Movement should be consistent with the instructions specified in the language input, while complying with environmental constraints defined by waypoint conditions derived from the 3D scene geometry. To achieve this, the researchers employed a conditional diffusion model to simultaneously generate synchronized object and human motion, conditioned on linguistic descriptions, initial states, and sparse object waypoints.
In order to improve the accuracy of predicting object motion, object geometry loss is added during the training process. In addition, they designed guidance terms applied during the sampling process to improve the realism of generated interactions.
Experiments demonstrate the effectiveness of the learned interaction synthesis module in the system, which can produce continuous realistic and context-aware interactions given a linguistic description and a 3D scene.
Through the conditional diffusion model, the CHOIS system can simulate and generate detailed motion sequences. CHOIS is able to generate a sequence of motions when given an initial state of human and object positions, as well as a verbal description of the desired task.

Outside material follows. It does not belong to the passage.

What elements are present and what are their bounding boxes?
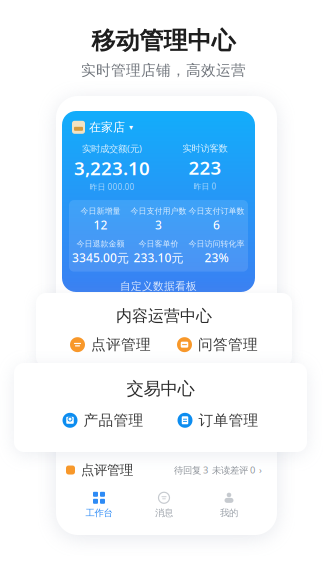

For example, if the command is to move the lamp closer to the couch, CHOIS will understand the command and create a realistic animation for the human avatar to pick up the lamp and place it near the couch.
What makes CHOIS particularly unique is that it uses sparse object waypoints and language descriptions to guide animations. Waypoints act as markers for key points in an object's trajectory, ensuring that movement is not only physically sound but also consistent with the goals outlined by the language input.
CHOIS is also unique in that it combines language understanding with physics simulation. Traditional models often struggle to connect language to space and physical actions, especially in the context of longer interactions, and they must consider many factors to maintain authenticity.
CHOIS bridges this gap by interpreting the intent and style behind verbal descriptions and then interpreting them into a series of physical movements that respect the constraints of the human body and the objects involved. The system ensures that contact points (such as a hand touching an object) are accurately represented and that object motion is consistent with the force exerted by the virtual human.
CHOIS系统可以对一系列的领域产生深远的影响,特别是在动画和虚拟现实领域。如果人工智能能够解释自然语言指令并生成逼真的人机交互,CHOIS可以大大减少制作复杂场景动画所需的时间和精力,而且在虚拟现实环境中,CHOIS可以带来更加身临其境的交互式体验,因为用户可以通过自然语言命令虚拟角色,并看到它们以逼真的精度执行任务。
This high level of interaction can transform the VR experience from rigid scripted events to dynamic environments that respond realistically to user input.
The team believes their study is an important step towards creating advanced artificial intelligence systems that can simulate continuous human behavior in different 3D environments. It also opens the door to further research into synthesizing human-computer interaction from 3D scenes and language input, and may lead to more complex artificial intelligence systems in the future.